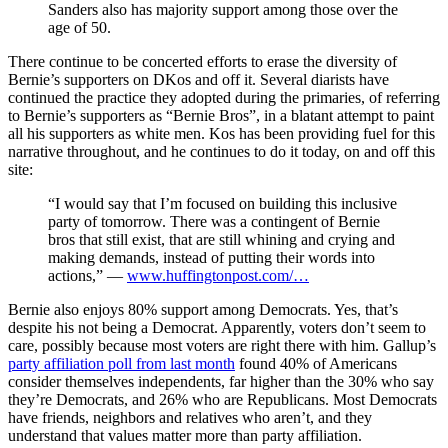
Sanders also has majority support among those over the
age of 50.
There continue to be concerted efforts to erase the diversity of
Bernie’s supporters on DKos and off it. Several diarists have
continued the practice they adopted during the primaries, of referring
to Bernie’s supporters as “Bernie Bros”, in a blatant attempt to paint
all his supporters as white men. Kos has been providing fuel for this
narrative throughout, and he continues to do it today, on and off this
site:
“I would say that I’m focused on building this inclusive
party of tomorrow. There was a contingent of Bernie
bros that still exist, that are still whining and crying and
making demands, instead of putting their words into
actions,” —
www.huffingtonpost.com/…
Bernie also enjoys 80% support among Democrats. Yes, that’s
despite his not being a Democrat. Apparently, voters don’t seem to
care, possibly because most voters are right there with him. Gallup’s
party affiliation poll from last month
found 40% of Americans
consider themselves independents, far higher than the 30% who say
they’re Democrats, and 26% who are Republicans. Most Democrats
have friends, neighbors and relatives who aren’t, and they
understand that values matter more than party affiliation.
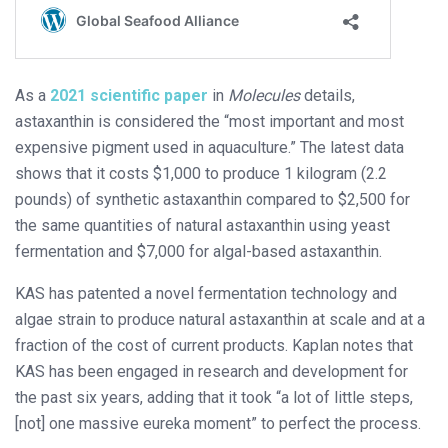
As a
2021 scientific paper
in
Molecules
details,
astaxanthin is considered the “most important and most
expensive pigment used in aquaculture.” The latest data
shows that it costs $1,000 to produce 1 kilogram (2.2
pounds) of synthetic astaxanthin compared to $2,500 for
the same quantities of natural astaxanthin using yeast
fermentation and $7,000 for algal-based astaxanthin.
KAS has patented a novel fermentation technology and
algae strain to produce natural astaxanthin at scale and at a
fraction of the cost of current products. Kaplan notes that
KAS has been engaged in research and development for
the past six years, adding that it took “a lot of little steps,
[not] one massive eureka moment” to perfect the process.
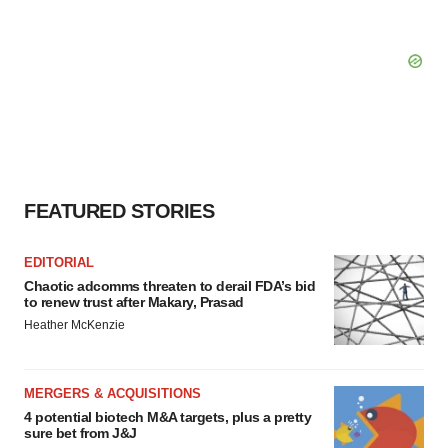
FEATURED STORIES
EDITORIAL
Chaotic adcomms threaten to derail FDA’s bid
to renew trust after Makary, Prasad
Heather McKenzie
MERGERS & ACQUISITIONS
4 potential biotech M&A targets, plus a pretty
sure bet from J&J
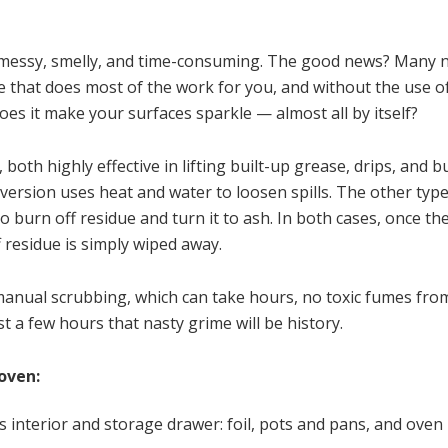
: messy, smelly, and time-consuming. The good news? Many
 that does most of the work for you, and without the use of
s it make your surfaces sparkle — almost all by itself?
 both highly effective in lifting built-up grease, drips, and 
ersion uses heat and water to loosen spills. The other type,
o burn off residue and turn it to ash. In both cases, once th
 residue is simply wiped away.
manual scrubbing, which can take hours, no toxic fumes fro
t a few hours that nasty grime will be history.
 oven:
interior and storage drawer: foil, pots and pans, and oven 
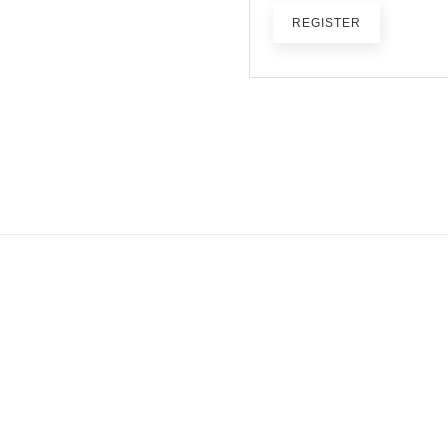
REGISTER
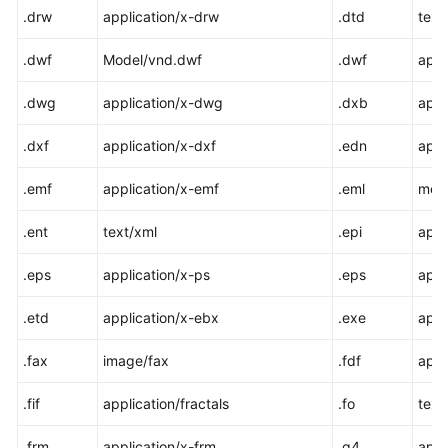
.drw
application/x-drw
.dtd
text
.dwf
Model/vnd.dwf
.dwf
appl
.dwg
application/x-dwg
.dxb
appl
.dxf
application/x-dxf
.edn
appl
.emf
application/x-emf
.eml
mes
.ent
text/xml
.epi
appl
.eps
application/x-ps
.eps
appl
.etd
application/x-ebx
.exe
appl
.fax
image/fax
.fdf
appl
.fif
application/fractals
.fo
text
.frm
application/x-frm
.g4
appl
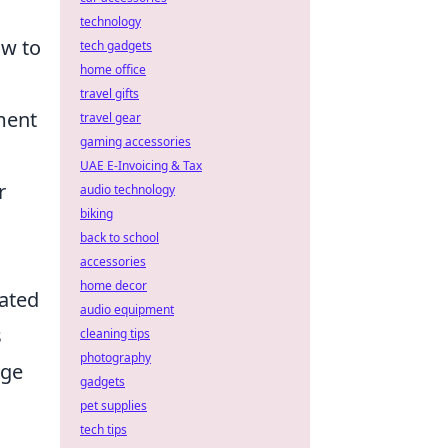
technology
ow to
tech gadgets
home office
travel gifts
ment
travel gear
gaming accessories
UAE E-Invoicing & Tax
r
audio technology
biking
back to school
accessories
home decor
vated
audio equipment
s
cleaning tips
photography
age
gadgets
pet supplies
tech tips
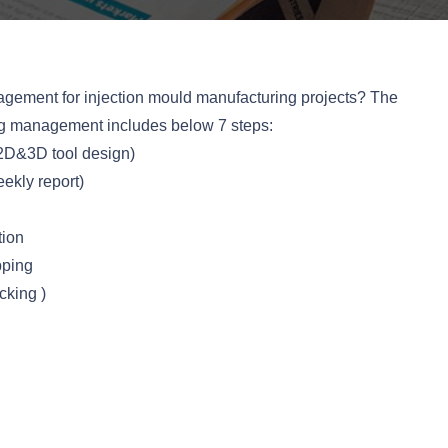
gement for injection mould manufacturing projects? The
ng management includes below 7 steps:
2D&3D tool design)
ekly report)
tion
pping
king )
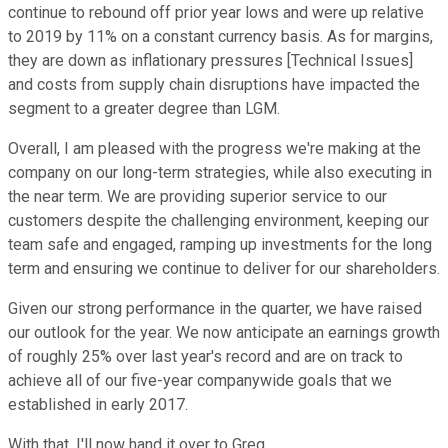
continue to rebound off prior year lows and were up relative
to 2019 by 11% on a constant currency basis. As for margins,
they are down as inflationary pressures [Technical Issues]
and costs from supply chain disruptions have impacted the
segment to a greater degree than LGM.
Overall, I am pleased with the progress we're making at the
company on our long-term strategies, while also executing in
the near term. We are providing superior service to our
customers despite the challenging environment, keeping our
team safe and engaged, ramping up investments for the long
term and ensuring we continue to deliver for our shareholders.
Given our strong performance in the quarter, we have raised
our outlook for the year. We now anticipate an earnings growth
of roughly 25% over last year's record and are on track to
achieve all of our five-year companywide goals that we
established in early 2017.
With that, I'll now hand it over to Greg.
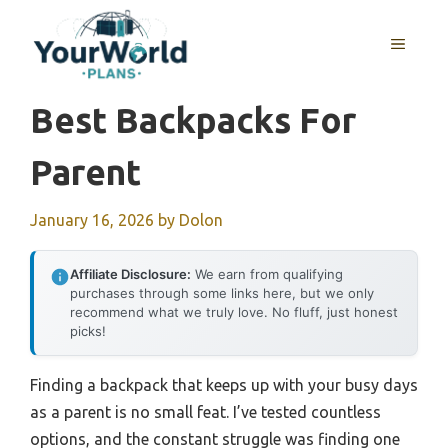
Skip
to
MENU
content
Best Backpacks For
Parent
January 16, 2026
by
Dolon
Affiliate Disclosure:
We earn from qualifying
purchases through some links here, but we only
recommend what we truly love. No fluff, just honest
picks!
Finding a backpack that keeps up with your busy days
as a parent is no small feat. I’ve tested countless
options, and the constant struggle was finding one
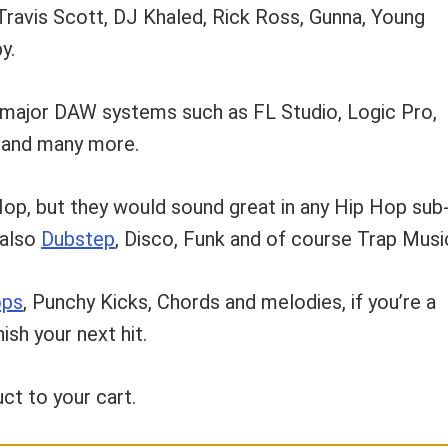
 Travis Scott, DJ Khaled, Rick Ross, Gunna, Young
y.
 major DAW systems such as FL Studio, Logic Pro,
e and many more.
Hop, but they would sound great in any Hip Hop sub
 also
Dubstep
, Disco, Funk and of course Trap Musi
ops
, Punchy Kicks, Chords and melodies, if you’re a
sh your next hit.
ct to your cart.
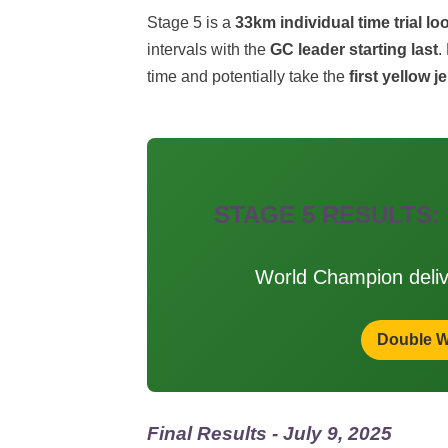
Stage 5 is a
33km individual time trial lo
intervals with the
GC leader starting last
.
time and potentially take the
first yellow j
STAGE 5 RESULTS:
World Champion deli
Double W
Final Results - July 9, 2025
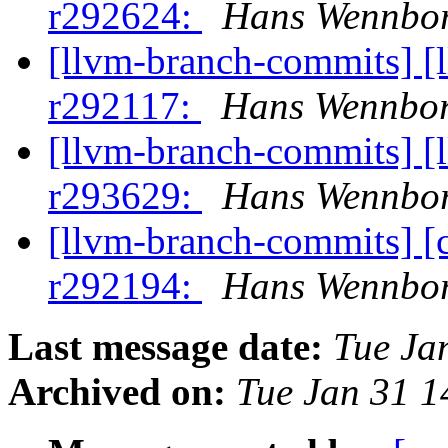
r292624:
Hans Wennbor
[llvm-branch-commits] [
r292117:
Hans Wennbor
[llvm-branch-commits] [
r293629:
Hans Wennbor
[llvm-branch-commits] [
r292194:
Hans Wennbor
Last message date:
Tue Ja
Archived on:
Tue Jan 31 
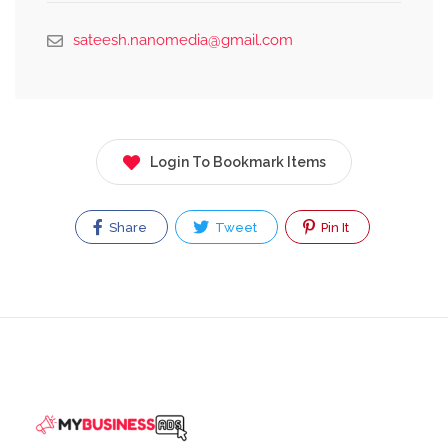
sateesh.nanomedia@gmail.com
Login To Bookmark Items
Share
Tweet
Pin It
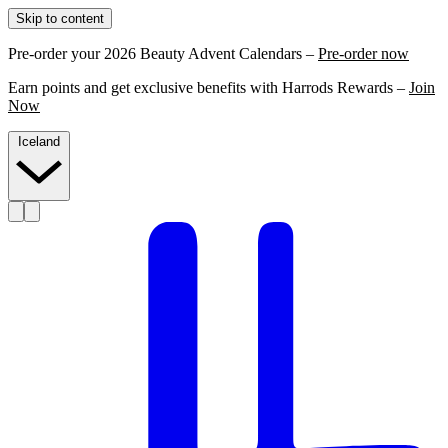
Skip to content
Pre-order your 2026 Beauty Advent Calendars –
Pre-order now
Earn points and get exclusive benefits with Harrods Rewards –
Join
Now
Iceland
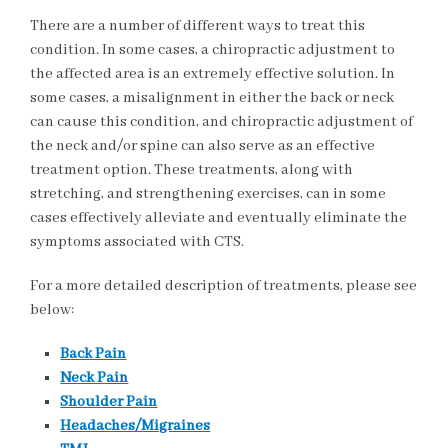
There are a number of different ways to treat this
condition. In some cases, a chiropractic adjustment to
the affected area is an extremely effective solution. In
some cases, a misalignment in either the back or neck
can cause this condition, and chiropractic adjustment of
the neck and/or spine can also serve as an effective
treatment option. These treatments, along with
stretching, and strengthening exercises, can in some
cases effectively alleviate and eventually eliminate the
symptoms associated with CTS.
For a more detailed description of treatments, please see
below:
Back Pain
Neck Pain
Shoulder Pain
Headaches/Migraines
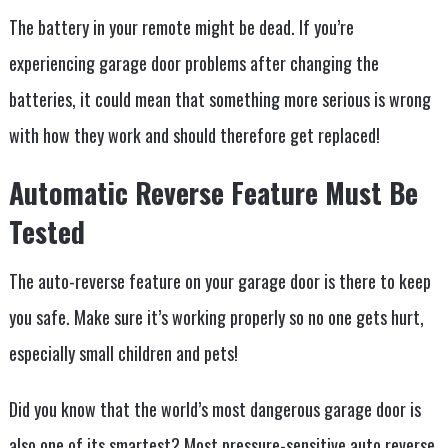
The battery in your remote might be dead. If you’re
experiencing garage door problems after changing the
batteries, it could mean that something more serious is wrong
with how they work and should therefore get replaced!
Automatic Reverse Feature Must Be
Tested
The auto-reverse feature on your garage door is there to keep
you safe. Make sure it’s working properly so no one gets hurt,
especially small children and pets!
Did you know that the world’s most dangerous garage door is
also one of its smartest? Most pressure-sensitive auto reverse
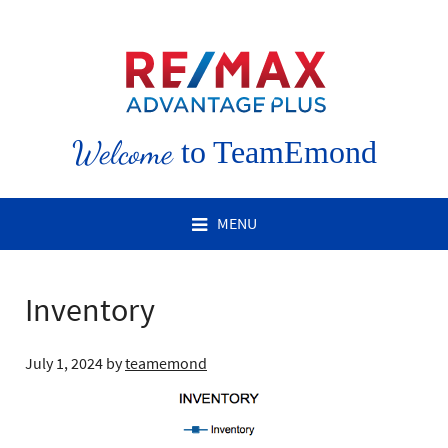
Welcome
to TeamEmond
MENU
Inventory
July 1, 2024
by
teamemond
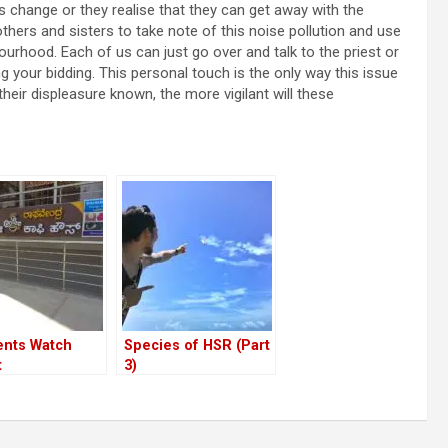
 change or they realise that they can get away with the
thers and sisters to take note of this noise pollution and use
ourhood. Each of us can just go over and talk to the priest or
our bidding. This personal touch is the only way this issue
ir displeasure known, the more vigilant will these
ents Watch
Species of HSR (Part
t
3)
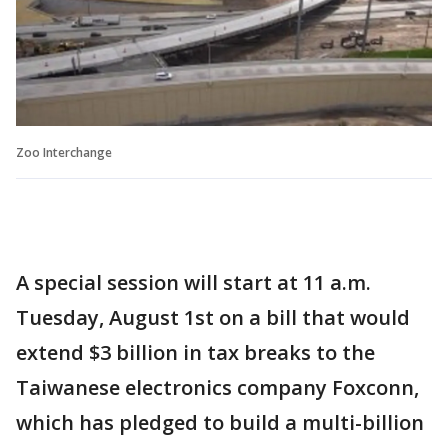
Zoo Interchange
A special session will start at 11 a.m.
Tuesday, August 1st on a bill that would
extend $3 billion in tax breaks to the
Taiwanese electronics company Foxconn,
which has pledged to build a multi-billion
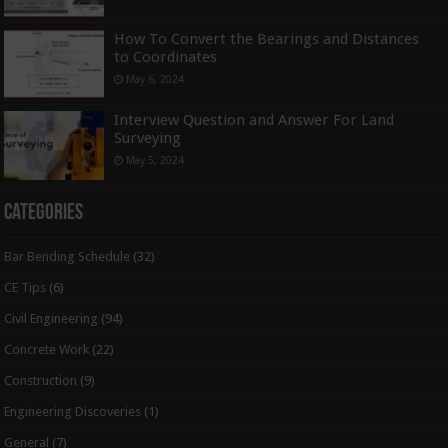
How To Convert the Bearings and Distances
to Coordinates
May 6, 2024
Interview Question and Answer For Land
Surveying
May 5, 2024
Categories
Bar Bending Schedule
(32)
CE Tips
(6)
Civil Engineering
(94)
Concrete Work
(22)
Construction
(9)
Engineering Discoveries
(1)
General
(7)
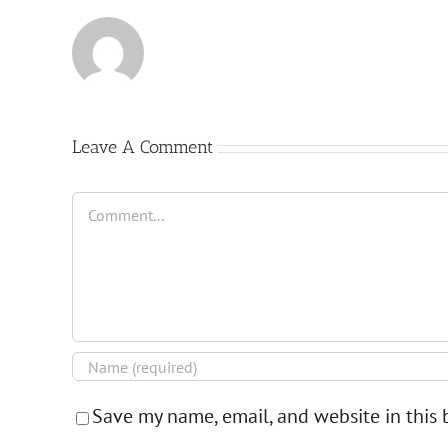
Leave A Comment
Comment
Save my name, email, and website in this 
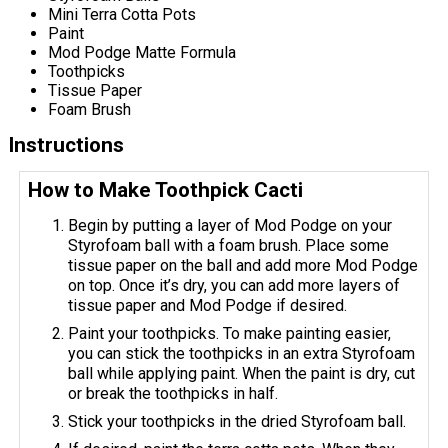
Mini Terra Cotta Pots
Paint
Mod Podge Matte Formula
Toothpicks
Tissue Paper
Foam Brush
Instructions
How to Make Toothpick Cacti
Begin by putting a layer of Mod Podge on your
Styrofoam ball with a foam brush. Place some
tissue paper on the ball and add more Mod Podge
on top. Once it’s dry, you can add more layers of
tissue paper and Mod Podge if desired.
Paint your toothpicks. To make painting easier,
you can stick the toothpicks in an extra Styrofoam
ball while applying paint. When the paint is dry, cut
or break the toothpicks in half.
Stick your toothpicks in the dried Styrofoam ball.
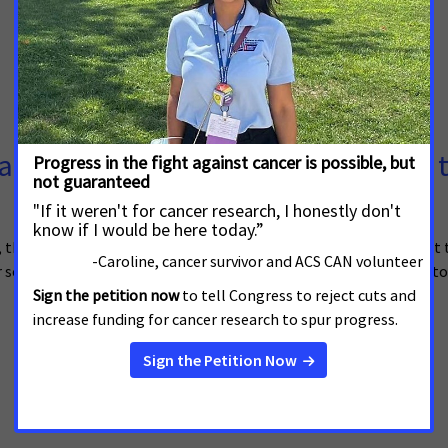
er Survivors to Urge Legislators t
heir families and caregivers from across New York will gather at t
 screenings and early detection services and institute lifesaving 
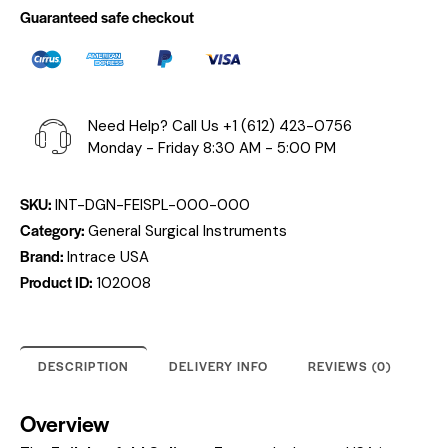
Guaranteed safe checkout
Need Help? Call Us
+1 (612) 423-0756
Monday - Friday 8:30 AM - 5:00 PM
SKU:
INT-DGN-FEISPL-000-000
Category:
General Surgical Instruments
Brand:
Intrace USA
Product ID:
102008
DESCRIPTION
DELIVERY INFO
REVIEWS (0)
Overview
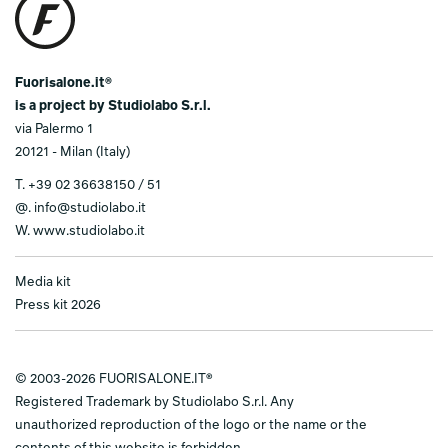
Fuorisalone.it®
is a project by Studiolabo S.r.l.
via Palermo 1
20121 - Milan (Italy)
T.
+39 02 36638150 / 51
@.
info@studiolabo.it
W.
www.studiolabo.it
Media kit
Press kit 2026
© 2003-2026 FUORISALONE.IT®
Registered Trademark by Studiolabo S.r.l. Any
unauthorized reproduction of the logo or the name or the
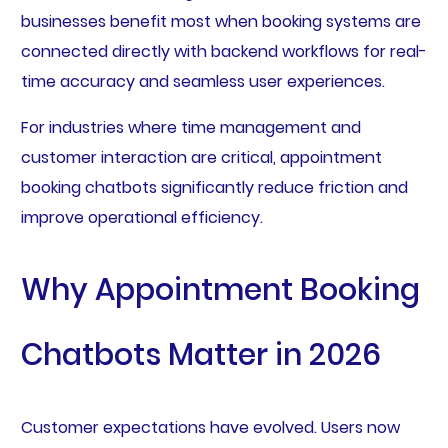
businesses benefit most when booking systems are
connected directly with backend workflows for real-
time accuracy and seamless user experiences.
For industries where time management and
customer interaction are critical, appointment
booking chatbots significantly reduce friction and
improve operational efficiency.
Why Appointment Booking
Chatbots Matter in 2026
Customer expectations have evolved. Users now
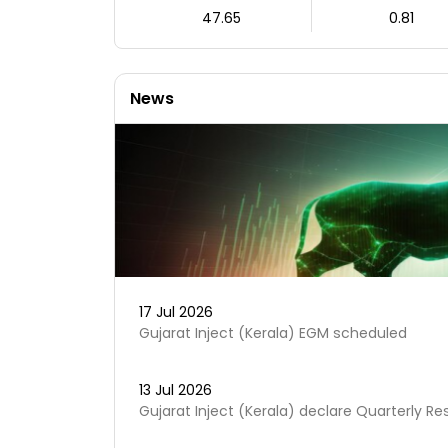
47.65
0.81
News
17 Jul 2026
Gujarat Inject (Kerala) EGM scheduled
13 Jul 2026
Gujarat Inject (Kerala) declare Quarterly Re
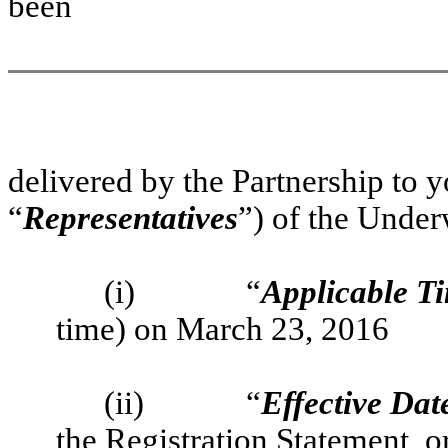
been
delivered by the Partnership to y
“
Representatives
”) of the Under
(i)
“
Applicable T
time) on March 23, 2016
(ii)
“
Effective Dat
the Registration Statement, o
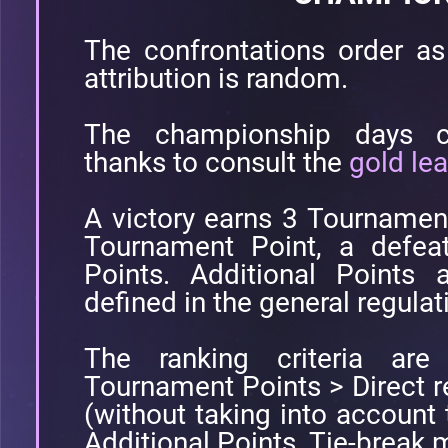
The confrontations order as 
attribution is random.
The championship days co
thanks to consult the
gold le
A victory earns 3 Tournamen
Tournament Point, a defea
Points. Additional Points 
defined in the general regulat
The ranking criteria are 
Tournament Points > Direct 
(without taking into account
Additional Points. Tie-break m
____
#### [Problem details]
Please show all lines from the entries that contain the word "small".

#### [Finished task]
as a parent is no small feat. I’ve tested countless
especially small children and pets!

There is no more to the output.